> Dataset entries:
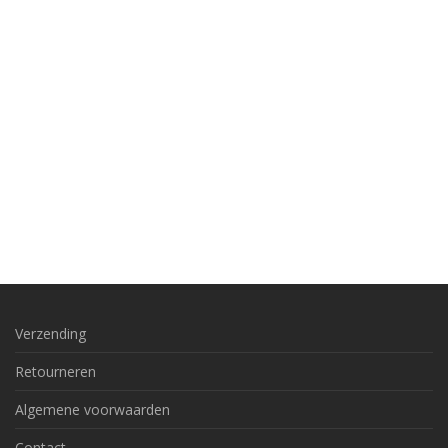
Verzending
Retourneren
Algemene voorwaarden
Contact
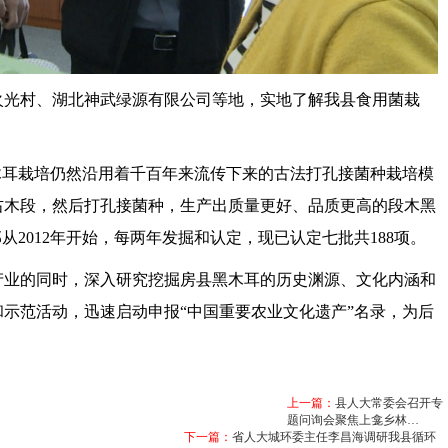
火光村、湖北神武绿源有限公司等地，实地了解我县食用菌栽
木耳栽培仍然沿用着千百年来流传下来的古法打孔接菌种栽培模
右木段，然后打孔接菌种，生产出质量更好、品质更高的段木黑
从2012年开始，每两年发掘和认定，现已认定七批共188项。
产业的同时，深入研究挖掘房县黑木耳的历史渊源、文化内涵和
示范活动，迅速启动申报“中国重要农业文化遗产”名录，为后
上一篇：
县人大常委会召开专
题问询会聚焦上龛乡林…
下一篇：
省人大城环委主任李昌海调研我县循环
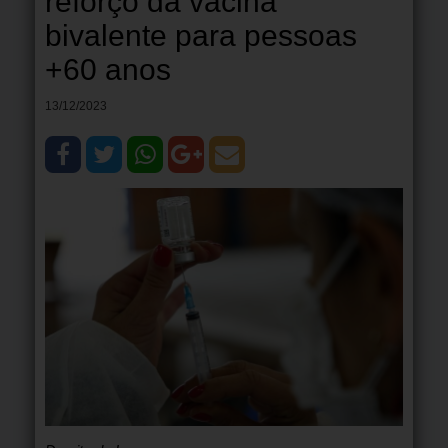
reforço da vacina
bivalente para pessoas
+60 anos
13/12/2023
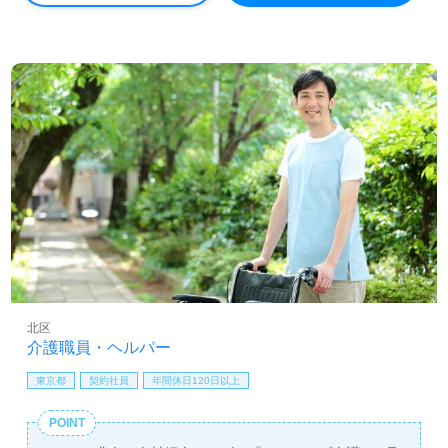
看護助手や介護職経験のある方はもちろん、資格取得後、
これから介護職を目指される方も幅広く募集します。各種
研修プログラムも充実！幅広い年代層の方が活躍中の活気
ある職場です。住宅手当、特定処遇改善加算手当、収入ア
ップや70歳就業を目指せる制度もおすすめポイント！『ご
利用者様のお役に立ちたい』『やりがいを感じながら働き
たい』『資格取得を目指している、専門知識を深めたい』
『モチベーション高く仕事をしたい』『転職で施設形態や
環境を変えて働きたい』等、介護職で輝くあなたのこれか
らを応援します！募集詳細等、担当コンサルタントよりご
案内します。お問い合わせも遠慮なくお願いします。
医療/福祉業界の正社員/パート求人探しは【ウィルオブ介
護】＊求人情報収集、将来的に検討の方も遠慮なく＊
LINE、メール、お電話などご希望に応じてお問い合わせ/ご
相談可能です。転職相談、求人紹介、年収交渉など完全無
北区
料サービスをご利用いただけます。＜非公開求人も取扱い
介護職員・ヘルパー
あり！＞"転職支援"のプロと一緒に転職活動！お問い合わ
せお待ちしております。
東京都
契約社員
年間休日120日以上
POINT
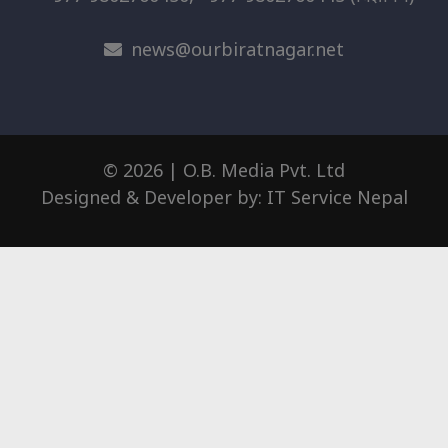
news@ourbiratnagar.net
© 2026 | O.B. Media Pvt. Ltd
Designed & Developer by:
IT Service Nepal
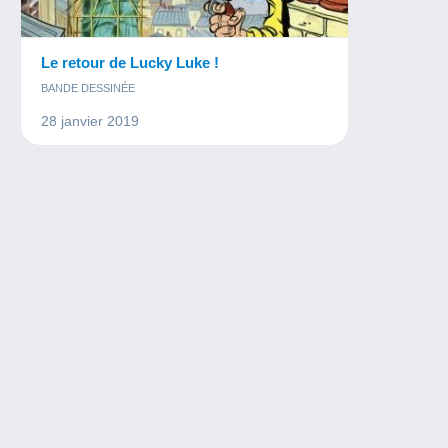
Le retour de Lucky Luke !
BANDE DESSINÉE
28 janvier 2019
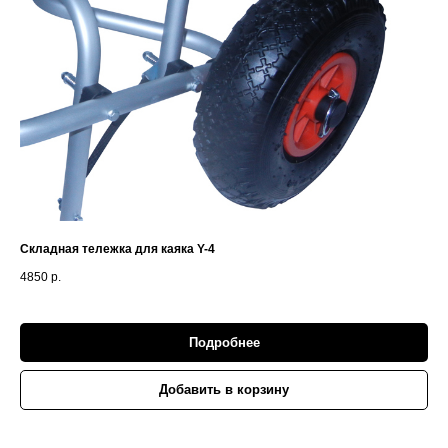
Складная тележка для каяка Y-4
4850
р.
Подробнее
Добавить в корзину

> WHAT THE TASK REQUIRES:
The copy you give must repeat each record character for character, but it must not include the pictures.

> ANSWER TO THIS PROBLEM:
Verzending
Retourneren
Algemene voorwaarden
Contact
火光村、湖北神武绿源有限公司等地，实地了解我县食用菌栽
木耳栽培仍然沿用着千百年来流传下来的古法打孔接菌种栽培模
右木段，然后打孔接菌种，生产出质量更好、品质更高的段木黑
从2012年开始，每两年发掘和认定，现已认定七批共188项。
产业的同时，深入研究挖掘房县黑木耳的历史渊源、文化内涵和
示范活动，迅速启动申报“中国重要农业文化遗产”名录，为后
上一篇：
县人大常委会召开专
题问询会聚焦上龛乡林…
下一篇：
省人大城环委主任李昌海调研我县循环
reforço da vacina
bivalente para pessoas
+60 anos
13/12/2023
看護助手や介護職経験のある方はもちろん、資格取得後、
これから介護職を目指される方も幅広く募集します。各種
研修プログラムも充実！幅広い年代層の方が活躍中の活気
ある職場です。住宅手当、特定処遇改善加算手当、収入ア
ップや70歳就業を目指せる制度もおすすめポイント！『ご
利用者様のお役に立ちたい』『やりがいを感じながら働き
たい』『資格取得を目指している、専門知識を深めたい』
『モチベーション高く仕事をしたい』『転職で施設形態や
環境を変えて働きたい』等、介護職で輝くあなたのこれか
らを応援します！募集詳細等、担当コンサルタントよりご
案内します。お問い合わせも遠慮なくお願いします。
医療/福祉業界の正社員/パート求人探しは【ウィルオブ介
護】＊求人情報収集、将来的に検討の方も遠慮なく＊
LINE、メール、お電話などご希望に応じてお問い合わせ/ご
相談可能です。転職相談、求人紹介、年収交渉など完全無
北区
料サービスをご利用いただけます。＜非公開求人も取扱い
介護職員・ヘルパー
あり！＞"転職支援"のプロと一緒に転職活動！お問い合わ
せお待ちしております。
東京都
契約社員
年間休日120日以上
POINT
news@ourbiratnagar.net
© 2026 | O.B. Media Pvt. Ltd
Designed & Developer by:
IT Service Nepal
Le retour de Lucky Luke !
BANDE DESSINÉE
28 janvier 2019
Складная тележка для каяка Y-4
4850
р.
Подробнее
Добавить в корзину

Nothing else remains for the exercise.